Interleukin-7 Dose-Dependently Restores Parenteral Nutrition–Induced Gut-Associated Lymphoid Tissue Cell Loss but Does Not Improve Intestinal Immunoglobulin A Levels

BACKGROUND Without enteral nutrition, the mass and function of gut-associated lymphoid tissue (GALT), a center of systemic mucosal immunity, are reduced. Therefore, new therapeutic methods, designed to preserve mucosal immunity during parenteral nutrition (PN), are needed. Our recent study revealed that exogenous interleukin-7 (IL-7; 1 microg/kg twice a day) restores the GALT cell mass lost during intravenous (IV) PN but does not improve secretory immunoglobulin A (IgA) levels.

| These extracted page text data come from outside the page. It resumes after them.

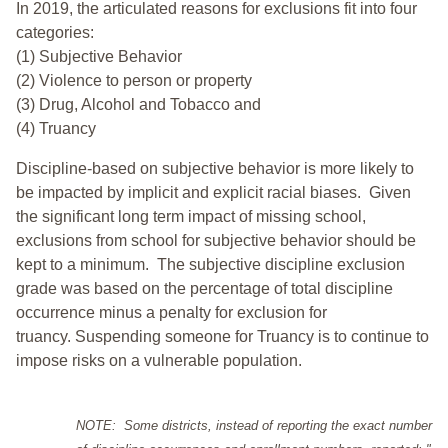
In 2019, the articulated reasons for exclusions fit into four
categories:
(1) Subjective Behavior
(2) Violence to person or property
(3) Drug, Alcohol and Tobacco and
(4) Truancy
Discipline-based on subjective behavior is more likely to
be impacted by implicit and explicit racial biases. Given
the significant long term impact of missing school,
exclusions from school for subjective behavior should be
kept to a minimum.
The subjective discipline exclusion
grade was based on the percentage of total discipline
occurrence minus a penalty for exclusion for
truancy. Suspending someone for Truancy is to continue to
impose risks on a vulnerable population.
NOTE: Some districts, instead of reporting the exact number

Herein, we studied the IL-7 dose response to determine the optimal IL-7 dose for recovery of GALT mass and function during IV PN. We hypothesized that a high dose of IL-7 would increase intestinal IgA levels, as well as GALT cell numbers. METHODS Male mice (n = 42) were randomized to chow, IL-7-0, IL-7-0.1, IL-7-0.33, IL-7-1 and IL-7-3.3 groups and underwent jugular vein catheter insertion. The IL-7 groups were fed a standard PN solution and received IV injections of normal saline (IL-7-0), 0.1, 0.33, 1, or 3.3 microg/kg of IL-7 twice a day. The chow group was fed chow ad libitum. After 5 days of treatment, the entire small intestine was harvested and lymphocytes were isolated from Peyers patches (PPs), intraepithelial (IE) spaces, and the lamina propria (LP). The lymphocytes were counted and phenotypes determined by flow cytometry (alphabetaTCR, gammadeltaTCR, CD4, CD8, B cell). IgA levels of small intestinal washings were also examined using ELISA (enzyme-linked immunoabsorbent assay). RESULTS IL-7 dose-dependently increased total lymphocyte numbers in PPs and the LP. The number of lymphocytes harvested from IE spaces reached a plateau at 1 microg/kg of IL-7. There were no significant differences in any phenotype percentages at any GALT sites among the groups. IgA levels of intestinal washings were significantly higher in the chow group than in any of the IL-7 groups, with similar levels in all IL-7 groups. CONCLUSIONS Exogenous IL-7 dose-dependently reverses PN-induced GALT cell loss, with no major changes in small intestinal IgA levels. IL-7 treatment during PN appears to have beneficial effects on gut immunity, but other therapeutic methods are needed to restore secretory IgA levels.